Um tour pelo aparelho digestivo

O intestino é dito por muitos como nosso segundo cérebro, também referem que somos o que comemos e há aqueles que apostam na cura pela boca. Antes de chegar nessas conclusões, apresento resenha de um dos capítulos do livro A Bíblia do Intestino, de mesmo título acima, da autora Dra. Karina Bianca Sinforoso. Ela fez uma narrativa bem didática, percorrendo o trato digestivo, qual fiz e exponho minhas sucintas reflexões.

Durante a noite a produção de saliva diminui, indício para apresentarmos mau hálito quando acordamos. O movimento da boca é responsável não somente por triturar o alimento, há muitas outras funções, como quando as glândulas parótidas comunicam por hormônio com o Timo para ativar a produção de linfócitos, garantindo a defesa sobre algum possível invasor.
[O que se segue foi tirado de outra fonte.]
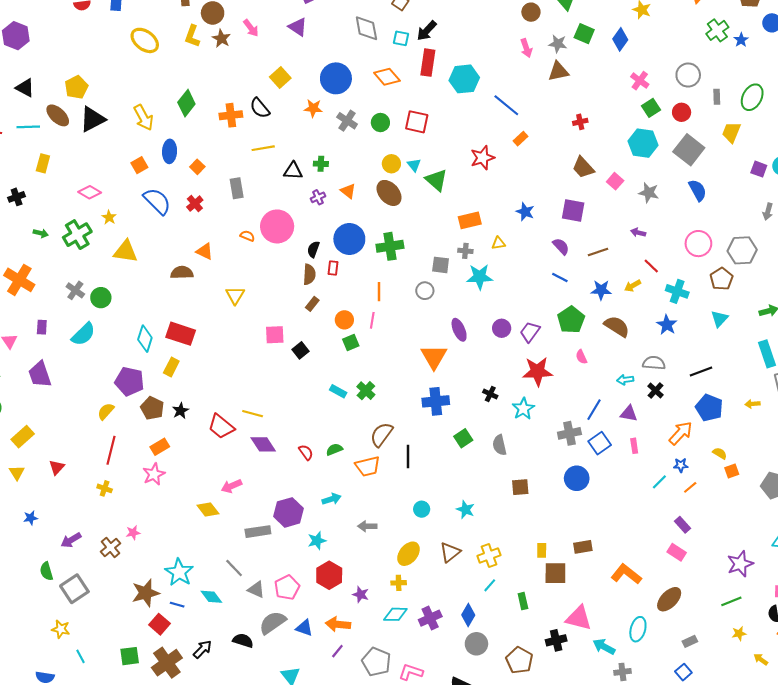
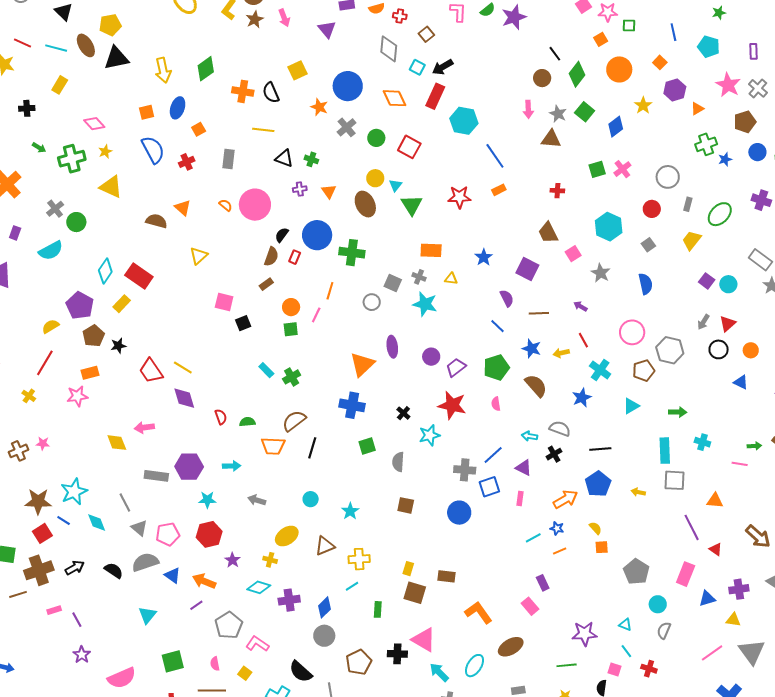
green square: (651, 108) -> (597, 169), moved
gray square: (689, 150) -> (648, 245), size x0.5

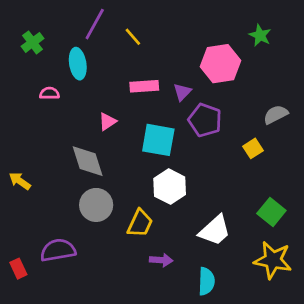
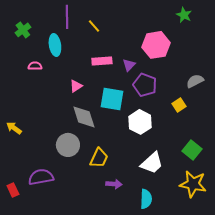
purple line: (95, 24) -> (67, 17), turned -30
green star: (260, 35) -> (184, 15), moved
gray diamond: (88, 161) -> (84, 117), moved
white hexagon: (170, 187) -> (140, 122), moved

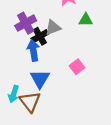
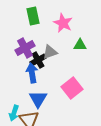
pink square: (77, 67) -> (72, 88), size x1.5

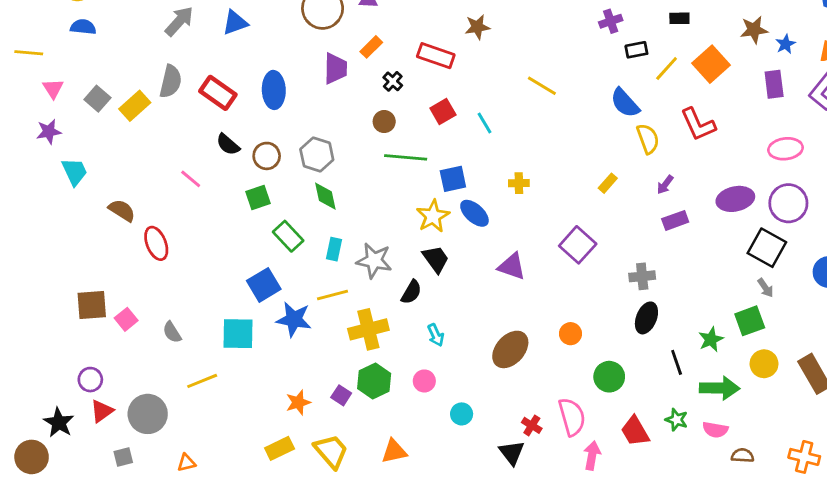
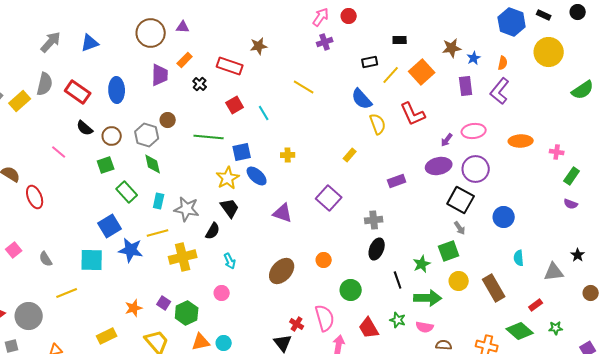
purple cross: (611, 21) -> (325, 42), moved
brown circle: (384, 122) -> (168, 120), moved
purple arrow: (665, 185) -> (447, 140), moved
green hexagon: (374, 381) -> (187, 313), moved
cyan circle: (462, 414) -> (224, 343), moved
yellow rectangle: (280, 448) -> (107, 336), moved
Quando bem dissolvido na boca, o alimento pode percorrer o esôfago com facilidade.

Permanecendo de duas a quatro horas no estômago, é o tempo para que o ácido clorídrico faça o seu trabalho sobre o alimento. Em condições normais, um muco é produzido nas células que revestem a parede do estômago, fazendo assim a proteção do órgão contra a corrosão da acidez. Esse período de “descanso” pode ser precipitado, como por exemplo pelo estresse, no entanto é básico para digestão das proteínas e combate a bactérias maléficas ao nosso organismo. Com a idade pode ocorrer a Hipocloridria, que é a insuficiência da produção do ácido estomacal. A Helicobacter pylori, bactéria muito comum no estômago, é capaz de resistir a acidez e impedir a formação do muco.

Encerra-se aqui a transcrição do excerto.